If it were a faculty member who had posted similar content, the answer isn’t as clear, Connolly said.

“It’s primarily dictated by the faculty handbook and the faculty contract,” he said. “Those things are spelled out there. There’s also academic freedom and what constitutes academic freedom.”

Each situation would need to be considered on a case by case basis, depending on the circumstances, Connolly said.

In responding to the backlash, Scanlan said he believes Democratic Gov. Phil Murphy is trying to create a distraction for being called out on the carpet by county lawmakers.

“This is a very lame attempt by the Murphy administration to change the subject in Sussex County,” Scanlan said in a statement posted to the Sussex GOP’s Facebook page. “It comes on the heels of a demand by the Sussex County legislators for the Murphy administration to account for its reasoning behind its illegal Sanctuary State directive.”
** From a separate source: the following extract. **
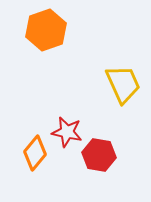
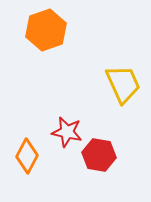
orange diamond: moved 8 px left, 3 px down; rotated 12 degrees counterclockwise
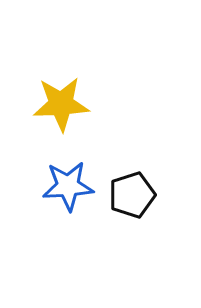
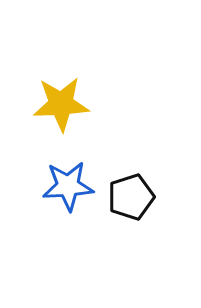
black pentagon: moved 1 px left, 2 px down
Attorney General Directive 2018-6, known as the “Immigrant Trust Directive,” limits the types of voluntary assistance that state, county and local law enforcement agencies may provide to federal civil immigration authorities, including Immigration and Customs Enforcement (ICE), according to the state Attorney General’s Office.

Of the congresswomen, Scanlan said, “I stand by my wholehearted opposition to the policies they promote.”

The New Jersey chapter of the Council on American-Islamic Relations (CAIR-NJ) has called for Scanlan to resign, labeling him “Islamophobic” in a statement on its web site.

Whether or not he is the individual responsible for the tweets, the organization said Scanlan allowed the party’s Twitter feed to be used for racist, anti-Muslim and xenophobic tweets.

“While we can be certain that these tweets are not reflective of the values of the Sussex County Community College, we sincerely hope that this kind of bias-motivated mocking and intimidation is not reflective of the New Jersey Republican Party,” CAIR-NJ Executive Director James Sues said. “If indeed it is not, Jerry Scanlan should be removed from his position as the county’s GOP chairman. New Jersey epitomizes a welcoming spirit of inclusivity that we are all proud of. Nobody wants to be dragged back to the dark ages of racism and bigotry that are characterized by these posts.”

CAIR is America's largest Muslim civil liberties and advocacy organization, according to the organization’s web site.

According to the board, Scanlan is a director within the Nokia Services Solutions Group focusing on managed services business development in North America.

He was appointed to the board on Nov. 30, 2011.